Recently there has been some misleading information about using Starlink as a nomad. Let me help clear this up by relaying my experience over the last 7 months.

This time last year SL was still in Beta. You could pay $99 and get in line and pay homage to whatever deity you follow that you got your Kit in less than a year. When you were informed that your Kit was ready to ship you had three days to decide to have it shipped, and pay the balance of the Kit’s cost, or have your $99 refunded.

I paid my $99 last summer and was told that I could expect my Kit sometime late in the year. Then in Nov it shot out to mid-22, and then, on Dec 3, I got the word my Kit was ready to ship to me. I paid the $480 remaining balance and it showed up a few days later. My house was in the trees, but because the leaves were off for the winter, I was able to stick the antenna on a pole and got usable signal, but I did experience a lot of drops due to bad sight line to the north. This was not unexpected. I was getting into SL for being a nomad, not for this home that was soon to sell.

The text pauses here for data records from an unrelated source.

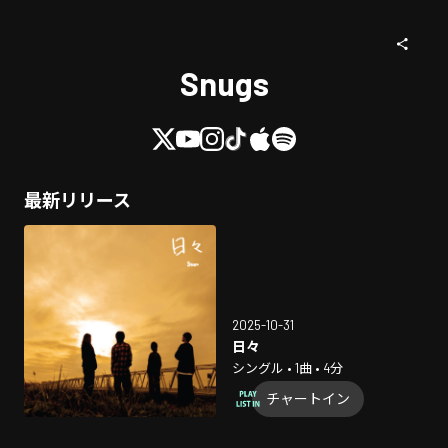
Snugs
最新リリース
2025-10-31
日々
シングル • 1曲 • 4分
チャートイン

In late Jan 2022, the house does sell and I pack it all up in uHaul and head west. I got to Quartzsite by the end of the month and as anticipated, when I tried to “change my address” in the automated system that SL offers up, I would get “No Cell” or “No Room” messages. To explain, initially you could only use SL from a fixed location that was the address you had your SL Kit shipped to. SL created virtual cells all over the globe that were used to limit the number of people in any one area allowed to join the network. This was/is purely to limit users so they would not overload the ability and capacity of the satellite network. There was/is also some restrictions due to ground station systems abilities to receive signals from the satellites. Late in 2021 SL started deploying Sats that have laser communication systems that allow them to pass data to other Sats that have better connections to ground stations. So, back on subject…. I was in Q with my non-functioning SL setup. It made sense. Q is overrun with people in the winter and thus likely packed with SL users as well.

Since last fall, SL has launched several hundred more Sats. When I turned on back in Maine, there were around 1500 operational, and when I checked on this today there are just shy of 2000. When I was able to activate in late February by entering a valid address in Blyth(cough cough), there were around 1550 in operation. These numbers are important because despite an announcement last fall, that the network was out of Beta, it wasn’t. The grid was and is far from complete. As a result, holes in coverage do develop, and the farther south you are the larger those holes get do to the earth having a large diameter as you go south. How do I know all this? This web site. In this site you are able to see near-real-time data on the position and status of all of the SL satellites and the service history of each. What this all means is that there will be momentary drops in service on occasion. It also means that as more Sats are put up there, these holes will become smaller and it will not be long before it is a non-issue.

( image below from the web app mentioned above)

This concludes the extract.